[Devel] [PATCH 1/2][cryo] Save/restore state of unnamed pipes

sukadev at us.ibm.com sukadev at us.ibm.com
Mon Jun 23 20:25:36 PDT 2008


>From e513f8bc0fe808425264ad01210ac610f6453047 Mon Sep 17 00:00:00 2001
From: Sukadev Bhattiprolu <sukadev at linux.vnet.ibm.com>
Date: Mon, 16 Jun 2008 18:41:05 -0700
Subject: [PATCH] Save/restore state of unnamed pipes

Design:

Current Linux kernels provide ability to read/write contents of FIFOs
using /proc. i.e 'cat /proc/pid/fd/read-side-fd' prints the unread data
in the FIFO.  Similarly, 'cat foo > /proc/pid/fd/read-sid-fd' appends
the contents of 'foo' to the unread contents of the FIFO.

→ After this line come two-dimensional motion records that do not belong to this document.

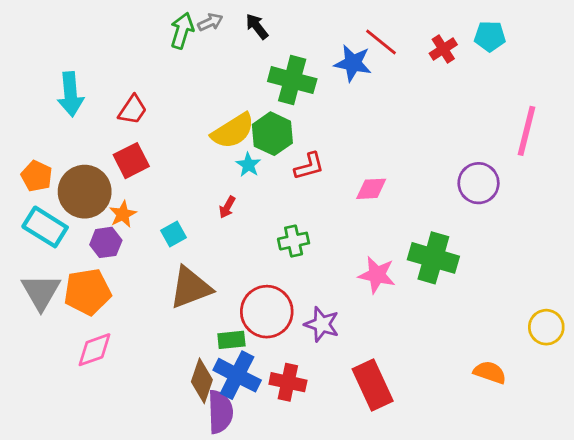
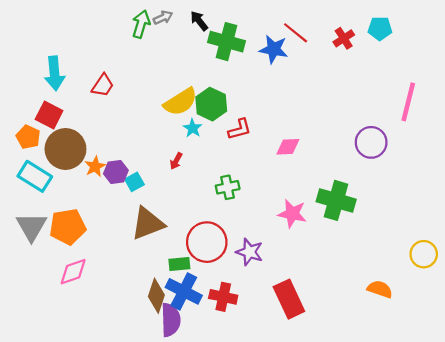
green cross: (292, 80) -> (226, 42), moved
red square: (131, 161) -> (49, 115), moved, turned -36
purple hexagon: (106, 242) -> (116, 172), moved

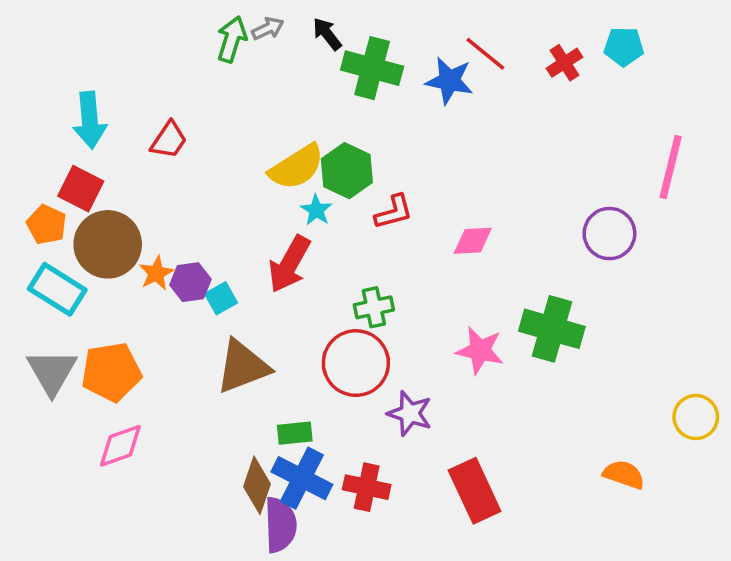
red arrow: (176, 161) -> (289, 264), size x2.0
red circle: (207, 242) -> (356, 363), moved

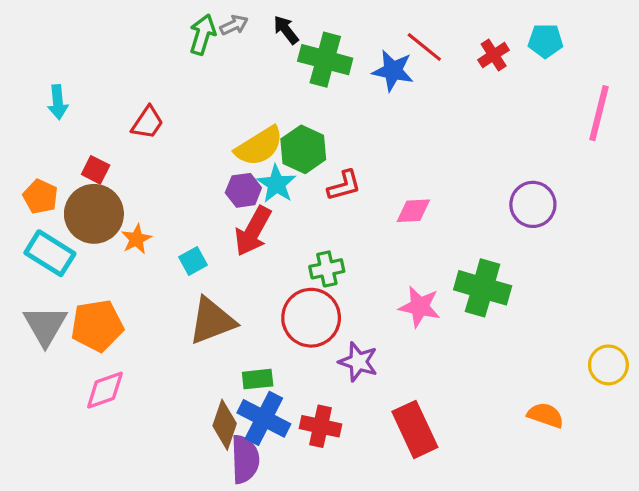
cyan arrow: (90, 120) -> (58, 102), moved, size x0.7
pink line: (671, 167) -> (599, 113), moved
red square: (81, 189) -> (96, 170), moved, size x0.7
cyan star: (316, 210) -> (276, 184), size x1.4
purple hexagon: (190, 282) -> (243, 190), moved

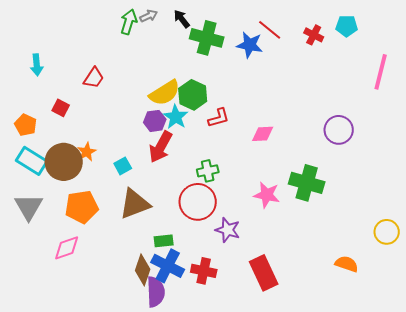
red cross: (494, 55) -> (314, 35), turned -30
brown circle: (94, 214) -> (64, 162), moved
orange pentagon: (97, 326) -> (82, 207), moved

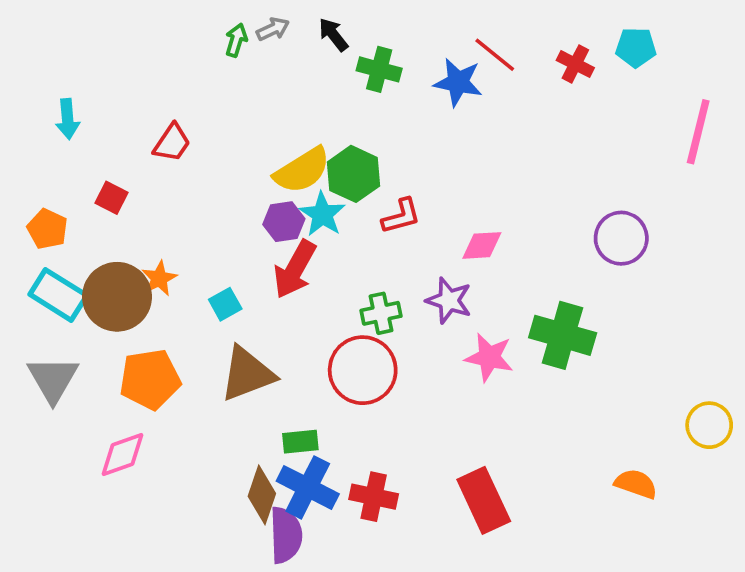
green arrow: (129, 22) -> (236, 40), size x0.7
green cross: (207, 38) -> (379, 69), size x0.7
purple star: (228, 230) -> (449, 300), moved

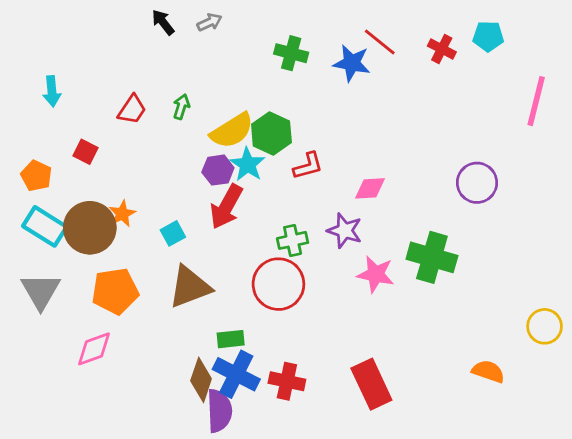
black arrow: (333, 35) -> (163, 22), moved
green arrow: (236, 40) -> (181, 107), moved

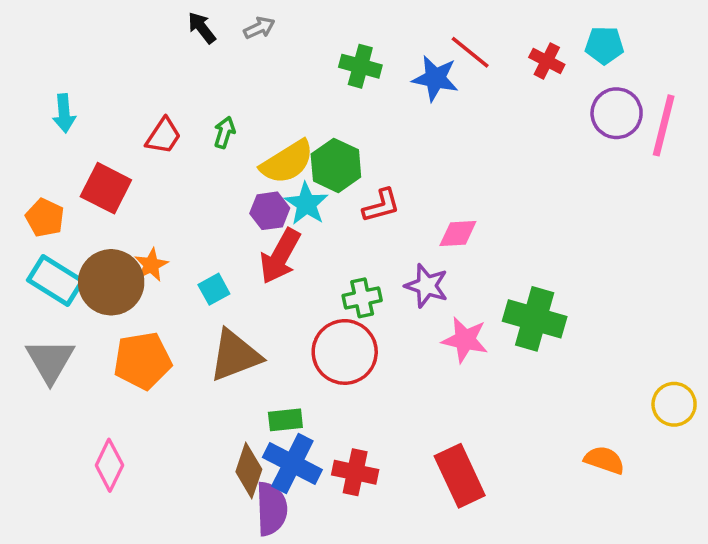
red square: (86, 152) -> (106, 188), size x1.6
purple circle: (477, 183) -> (617, 113), moved
pink diamond: (94, 349) -> (109, 465), moved, turned -45

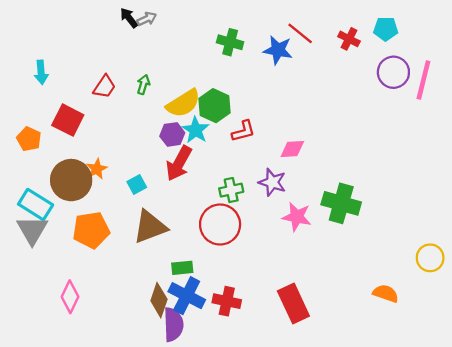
gray arrow: (259, 28) -> (147, 19), moved
cyan rectangle: (55, 281) -> (36, 204), moved

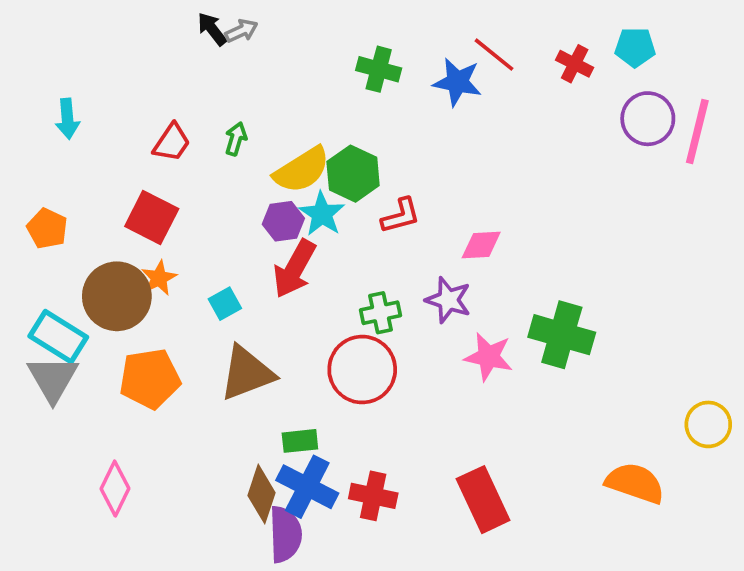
red square: (68, 120) -> (152, 218), moved
orange semicircle: (386, 293) -> (635, 483), size x1.4

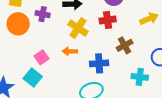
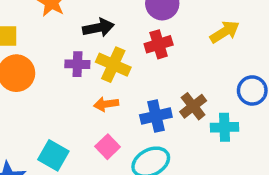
purple cross: (43, 14) -> (77, 64), moved
brown cross: (125, 45) -> (193, 106), moved
pink square: (42, 57) -> (108, 147), moved

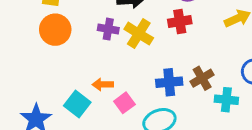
orange arrow: (106, 104) -> (103, 84), moved

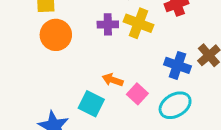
blue cross: (169, 82) -> (177, 65), turned 35
orange arrow: (103, 84) -> (113, 80), turned 30

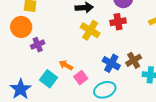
purple cross: (108, 24) -> (38, 45), moved, turned -32
orange circle: (56, 35) -> (21, 27), moved

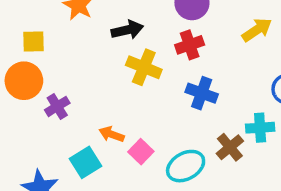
brown cross: (134, 60) -> (230, 147), moved
blue cross: (111, 63) -> (202, 93), moved
cyan square: (49, 79) -> (86, 162), turned 30

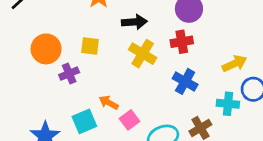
yellow arrow: (257, 30) -> (235, 64), moved
yellow square: (33, 42) -> (90, 46), moved
cyan cross: (260, 128) -> (228, 104), moved

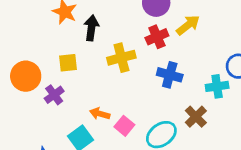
black arrow: (134, 22) -> (91, 28), moved, turned -65
yellow cross: (143, 54) -> (121, 58), turned -32
yellow arrow: (235, 64) -> (188, 25), moved

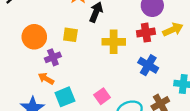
orange arrow: (100, 114) -> (46, 79), moved

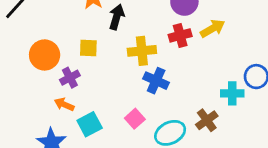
blue cross: (148, 65) -> (156, 81), moved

So to save/restore the state of the pipe, a simple implementation is
to read the from the unnamed pipe's fd and save to the checkpoint-file.
When restoring, create a pipe (using PT_PIPE()) in the child process,
read the contents of the pipe from the checkpoint file and write it to
the newly created pipe.

Its fairly straightforward, except for couple of notes:

	- when we read contents of '/proc/pid/fd/read-side-fd' we drain
	  the pipe such that when the checkpointed application resumes,
	  it will not find any data. To fix this, we read from the
	  'read-side-fd' and write it back to the 'read-side-fd' in
	  addition to writing to the checkpoint file.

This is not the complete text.